What the exercise asks:
Copy out each line of the material in which the word "การสร" can be found.

----------

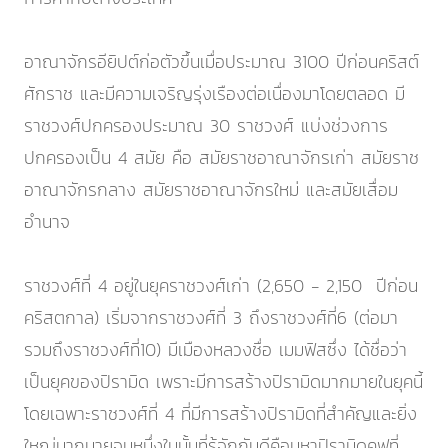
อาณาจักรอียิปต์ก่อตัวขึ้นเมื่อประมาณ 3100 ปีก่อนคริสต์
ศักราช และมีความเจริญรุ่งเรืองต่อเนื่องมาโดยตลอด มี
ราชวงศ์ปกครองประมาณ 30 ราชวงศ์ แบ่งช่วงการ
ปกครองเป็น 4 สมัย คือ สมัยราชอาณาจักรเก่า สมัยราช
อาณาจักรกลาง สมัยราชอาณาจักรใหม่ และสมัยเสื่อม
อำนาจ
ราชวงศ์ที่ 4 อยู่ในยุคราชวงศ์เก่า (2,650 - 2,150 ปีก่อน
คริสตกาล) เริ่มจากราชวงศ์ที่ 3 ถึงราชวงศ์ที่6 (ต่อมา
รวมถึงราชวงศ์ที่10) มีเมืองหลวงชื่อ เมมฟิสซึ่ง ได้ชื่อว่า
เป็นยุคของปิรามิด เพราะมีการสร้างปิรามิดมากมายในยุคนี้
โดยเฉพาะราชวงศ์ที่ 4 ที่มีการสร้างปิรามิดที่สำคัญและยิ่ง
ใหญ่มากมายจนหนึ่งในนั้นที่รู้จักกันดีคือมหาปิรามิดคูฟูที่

----------

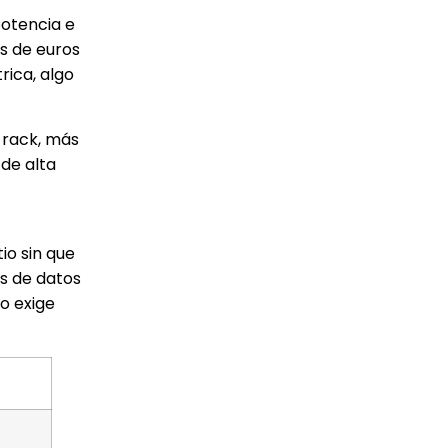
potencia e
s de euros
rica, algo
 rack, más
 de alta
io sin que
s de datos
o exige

----------

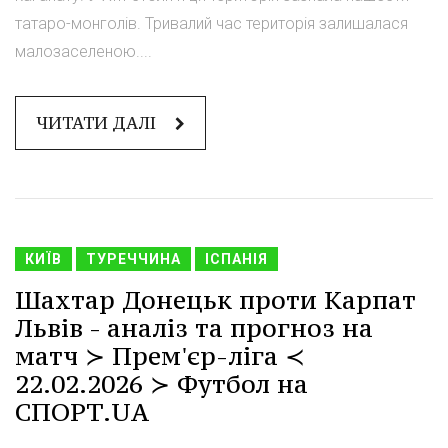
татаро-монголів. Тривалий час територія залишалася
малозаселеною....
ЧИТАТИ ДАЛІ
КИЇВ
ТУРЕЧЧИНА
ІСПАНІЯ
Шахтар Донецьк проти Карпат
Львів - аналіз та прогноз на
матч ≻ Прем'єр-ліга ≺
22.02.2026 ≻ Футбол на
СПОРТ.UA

----------

Completed exercise:
เป็นยุคของปิรามิด เพราะมีการสร้างปิรามิดมากมายในยุคนี้
โดยเฉพาะราชวงศ์ที่ 4 ที่มีการสร้างปิรามิดที่สำคัญและยิ่ง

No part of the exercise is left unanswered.